De plaga agrícola a delicatessen: la curiosa planta parásita que ahora se come en Italia
Lo que durante años fue una amenaza para cultivos como las habas y los guisantes hoy se ha convertido en un ingrediente apreciado en algunas zonas del sur de Italia. Se trata de la sporchia, nombre con el que se conoce en Apulia a la planta Orobanche crenata, una especie parásita que durante décadas muchos agricultores arrancaban y quemaban para evitar daños en las cosechas.
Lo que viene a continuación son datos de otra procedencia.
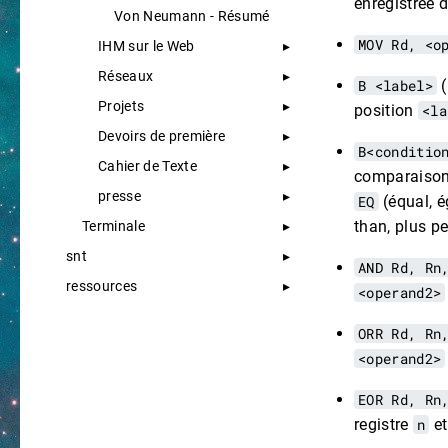
enregistrée d
Von Neumann - Résumé
MOV Rd, <o
IHM sur le Web
Réseaux
B <label>
(
Projets
position
<la
Devoirs de première
B<conditio
Cahier de Texte
comparaison 
presse
EQ
(équal, é
than, plus pe
Terminale
snt
AND Rd, Rn
ressources
<operand2>
ORR Rd, Rn
<operand2>
EOR Rd, Rn
registre
n
e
Lo más llamativo de esta planta es cómo logra sobrevivir. No tiene clorofila, así que no puede hacer la fotosíntesis y depende por completo de otras especies para alimentarse. Se adhiere a las raíces de leguminosas, sobre todo habas y guisantes, y extrae de ellas los nutrientes necesarios para crecer, debilitando a la planta huésped hasta el punto de echar a perder parte del cultivo.
Por eso, en algunas zonas también se la conoce como el “chupador de miel de las habas”.
Aun así, terminó entrando en la cocina popular. En épocas de escasez, muchas familias campesinas empezaron a aprovecharla como alimento y lo que durante años se consideró un producto humilde acabó convirtiéndose en una rareza gastronómica estacional. Hoy incluso figura como producto agroalimentario tradicional reconocido en Puglia (PAT).
Su presencia, además, dura muy poco. La sporchia aparece entre abril y mayo y suele crecer en zonas montañosas y colinas calcáreas. A primera vista no parece precisamente un manjar: recuerda a un espárrago grueso y marchito, con tonos grisáceos, marrones o violáceos.
La planta que pasó del campo al plato
Consumir esta planta requiere paciencia. Debe recogerse antes de que florezca, cuando el brote apenas asoma del suelo y todavía está tierno. Si se deja crecer demasiado, el tallo se endurece y deja de ser comestible. Además, recogerla pronto tiene otra ventaja: la planta de la que se alimenta puede seguir creciendo.
Después hay que limpiarla bien, hervirla y desechar el agua de cocción. Tradicionalmente, además, se dejaba varios días en agua fría, cambiándola varias veces al día, para quitarle parte del amargor.
Una vez preparada, puede comerse de muchas formas: en ensaladas aliñadas con aceite de oliva, ajo, vinagre y menta, junto a puré de habas blancas, en tortillas, gratinada al horno o salteada.
En algunas zonas también se conserva en aceite o encurtida para poder consumirla fuera de temporada.
De plaga agrícola a ingrediente de alta cocina
Lo que antes se arrancaba del campo ha acabado incluso en algunos restaurantes de Puglia. Cuando está disponible, algunos chefs la incorporan a platos más elaborados, como risottos con caldo de hierbas amargas y limón fermentado, una muestra de cómo un ingrediente casi olvidado ha terminado ganándose un hueco en la gastronomía local.
La Orobanche crenata no es exclusiva de Italia y también puede encontrarse en algunas zonas de España. Sin embargo, el contraste es llamativo: mientras en Apulia ha pasado de enemigo del campo a producto de temporada, otras especies emparentadas están protegidas por su vulnerabilidad ambiental.